Médecin, de sensibilité laïque, Mohamed ne se reconnaît pas dans la description de la banlieue sud de Beyrouth comme une forteresse du Hezbollah ou un « lieu exceptionnel, unicolore, fantasmé, dont les habitants sont dépeints comme des religieux rigoristes ». Pour ce pédiatre, la Dahiyé (banlieue, en arabe), pilonnée par l’armée israélienne depuis fin septembre, « région chiite aux diverses sensibilités avant d’être une zone d’influence du Hezbollah », a été, avant toute chose, son lieu de vie, avant et après les vingt-cinq années qu’il a passées en France, comme étudiant et praticien.

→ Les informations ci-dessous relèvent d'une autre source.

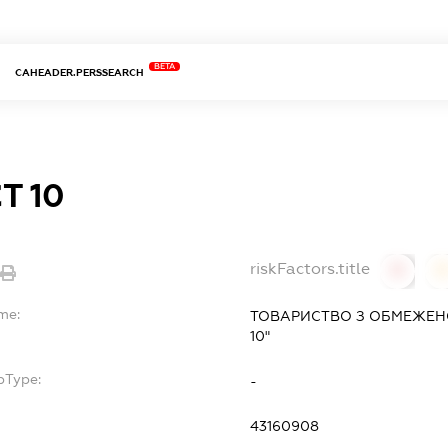
BETA
CAHEADER.PERSSEARCH
Т 10
riskFactors.title
0
me:
ТОВАРИСТВО З ОБМЕЖЕНО
10"
bType:
-
43160908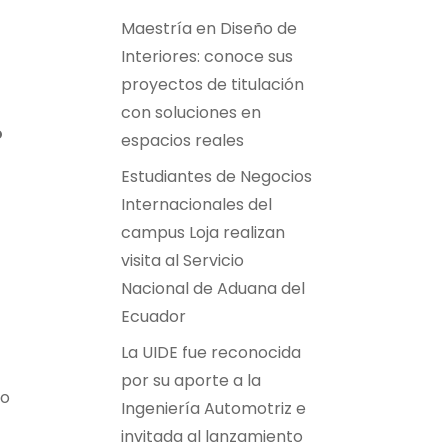
Maestría en Diseño de
Interiores: conoce sus
proyectos de titulación
con soluciones en
o
espacios reales
Estudiantes de Negocios
Internacionales del
campus Loja realizan
visita al Servicio
Nacional de Aduana del
Ecuador
La UIDE fue reconocida
por su aporte a la
do
Ingeniería Automotriz e
invitada al lanzamiento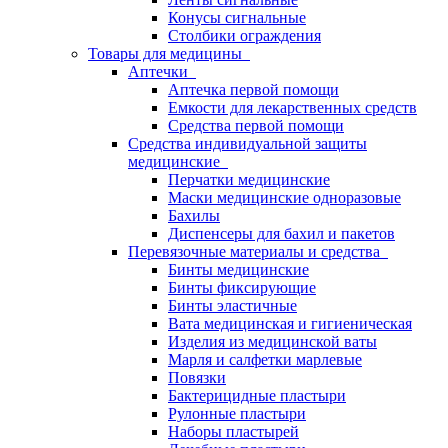
Конусы сигнальные
Столбики ограждения
Товары для медицины
Аптечки
Аптечка первой помощи
Емкости для лекарственных средств
Средства первой помощи
Средства индивидуальной защиты
медицинские
Перчатки медицинские
Маски медицинские одноразовые
Бахилы
Диспенсеры для бахил и пакетов
Перевязочные материалы и средства
Бинты медицинские
Бинты фиксирующие
Бинты эластичные
Вата медицинская и гигиеническая
Изделия из медицинской ваты
Марля и салфетки марлевые
Повязки
Бактерицидные пластыри
Рулонные пластыри
Наборы пластырей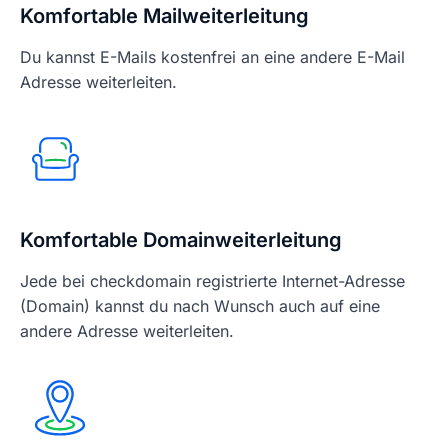
Komfortable Mailweiterleitung
Du kannst E-Mails kostenfrei an eine andere E-Mail
Adresse weiterleiten.
Komfortable Domainweiterleitung
Jede bei checkdomain registrierte Internet-Adresse
(Domain) kannst du nach Wunsch auch auf eine
andere Adresse weiterleiten.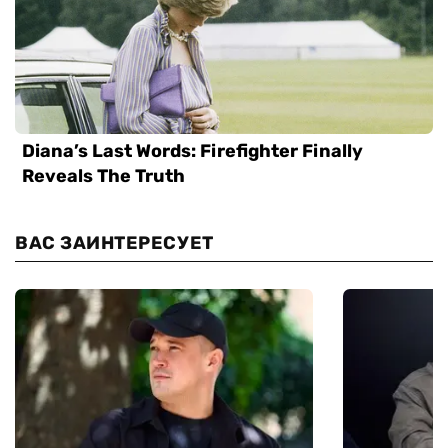
ВАС ЗАИНТЕРЕСУЕТ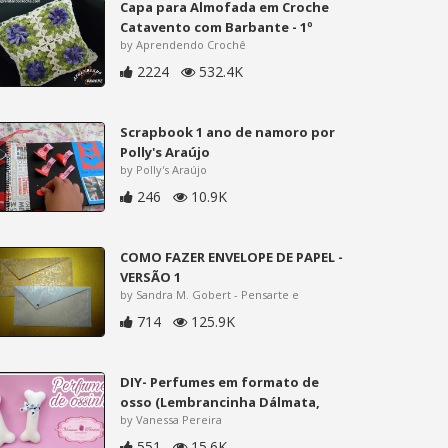
Capa para Almofada em Croche
Catavento com Barbante - 1º
by Aprendendo Crochê
2224
532.4K
Scrapbook 1 ano de namoro por
Polly's Araújo
by Polly's Araújo
246
10.9K
COMO FAZER ENVELOPE DE PAPEL -
VERSÃO 1
by Sandra M. Gobert - Pensarte e
714
125.9K
DIY- Perfumes em formato de
osso (Lembrancinha Dálmata,
by Vanessa Pereira
551
15.6K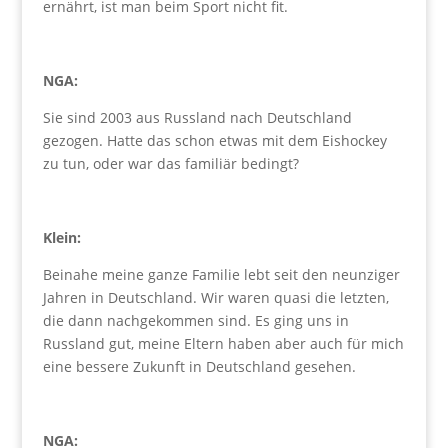
ernährt, ist man beim Sport nicht fit.
NGA:
Sie sind 2003 aus Russland nach Deutschland
gezogen. Hatte das schon etwas mit dem Eishockey
zu tun, oder war das familiär bedingt?
Klein:
Beinahe meine ganze Familie lebt seit den neunziger
Jahren in Deutschland. Wir waren quasi die letzten,
die dann nachgekommen sind. Es ging uns in
Russland gut, meine Eltern haben aber auch für mich
eine bessere Zukunft in Deutschland gesehen.
NGA: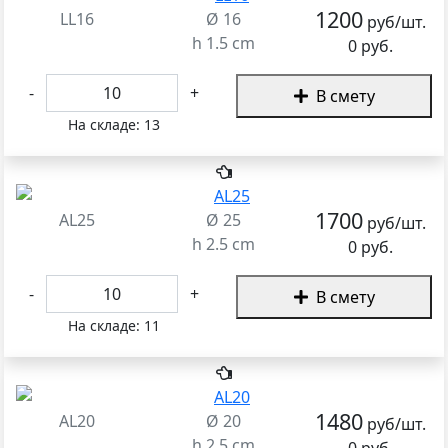
1200
LL16
Ø 16
руб/шт.
h 1.5 cm
0 руб.
-
+
В смету
На складе:
13
1700
AL25
Ø 25
руб/шт.
h 2.5 cm
0 руб.
-
+
В смету
На складе:
11
1480
AL20
Ø 20
руб/шт.
h 2.5 cm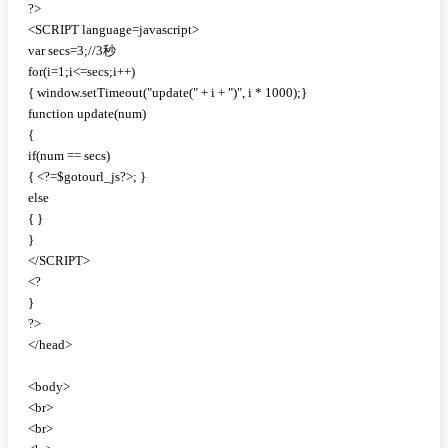
?>

<SCRIPT language=javascript>

var secs=3;//3秒

for(i=1;i<=secs;i++) 

{ window.setTimeout("update(" + i + ")", i * 1000);} 

function update(num) 

{ 

if(num == secs) 

{ <?=$gotourl_js?>; } 

else 

{ } 

}

</SCRIPT>

<?

}

?>

</head>

<body>

<br>

<br>
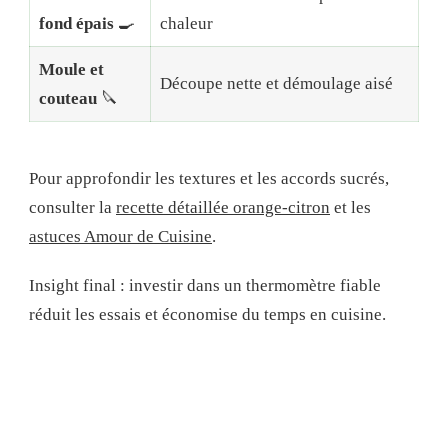
fond épais
🍳
chaleur
Moule et
Découpe nette et démoulage aisé
couteau
🔪
Pour approfondir les textures et les accords sucrés,
consulter la
recette détaillée orange-citron
et les
astuces Amour de Cuisine
.
Insight final : investir dans un thermomètre fiable
réduit les essais et économise du temps en cuisine.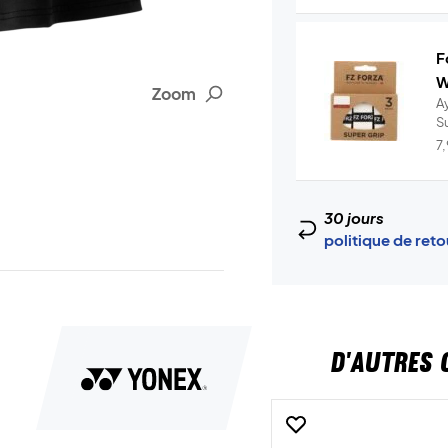
F
W
Zoom
A
S
7
30 jours
politique de ret
D'AUTRES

Il remonte l’histoire : « A partir des années 1950, des chiites pauvres, venus du sud du Liban et de la plaine de la Bekaa, se sont installés dans la périphérie de Beyrouth. Ils étaient alors marginalisés politiquement, et leurs régions d’origine, agricoles, étaient laissées pour compte par l’Etat », dit le médecin, dont la famille est originaire du Sud.

Ces émigrés n’arrivent pas dans un endroit vierge : une petite bourgeoisie a émergé sur le territoire que l’on nomme aujourd’hui la banlieue sud. Ancien lieu de production de la soie, il rassemble plusieurs municipalités, parsemées alors d’espaces verts et de vergers, et dont la population est mixte d’un point de vue confessionnel : des chrétiens – comme en témoigne la présence d’églises – et des musulmans vivent côte à côte. La région offre une proximité avec Beyrouth, avec son aéroport pourvoyeur d’emplois, et un habitat moins cher.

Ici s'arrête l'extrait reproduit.